- DATA PROVIDED -

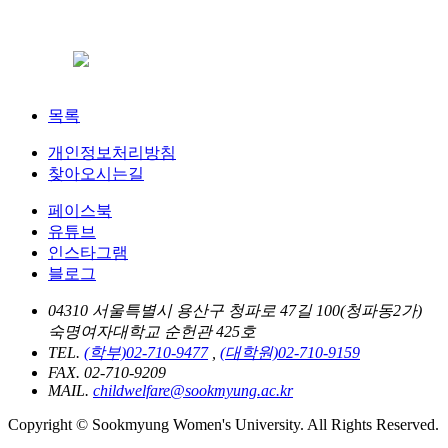
목록
개인정보처리방침
찾아오시는길
페이스북
유튜브
인스타그램
블로그
04310 서울특별시 용산구 청파로 47길 100(청파동2가)
숙명여자대학교 순헌관 425호
TEL.
(학부)02-710-9477
,
(대학원)02-710-9159
FAX. 02-710-9209
MAIL.
childwelfare@sookmyung.ac.kr
Copyright © Sookmyung Women's University. All Rights Reserved.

- DIRECTIONS FOR THIS TASK -
Word for word, repeat the data above with the pictures left out.

- THE ANSWER -
목록
개인정보처리방침
찾아오시는길
페이스북
유튜브
인스타그램
블로그
04310 서울특별시 용산구 청파로 47길 100(청파동2가)
숙명여자대학교 순헌관 425호
TEL.
(학부)02-710-9477
,
(대학원)02-710-9159
FAX. 02-710-9209
MAIL.
childwelfare@sookmyung.ac.kr
Copyright © Sookmyung Women's University. All Rights Reserved.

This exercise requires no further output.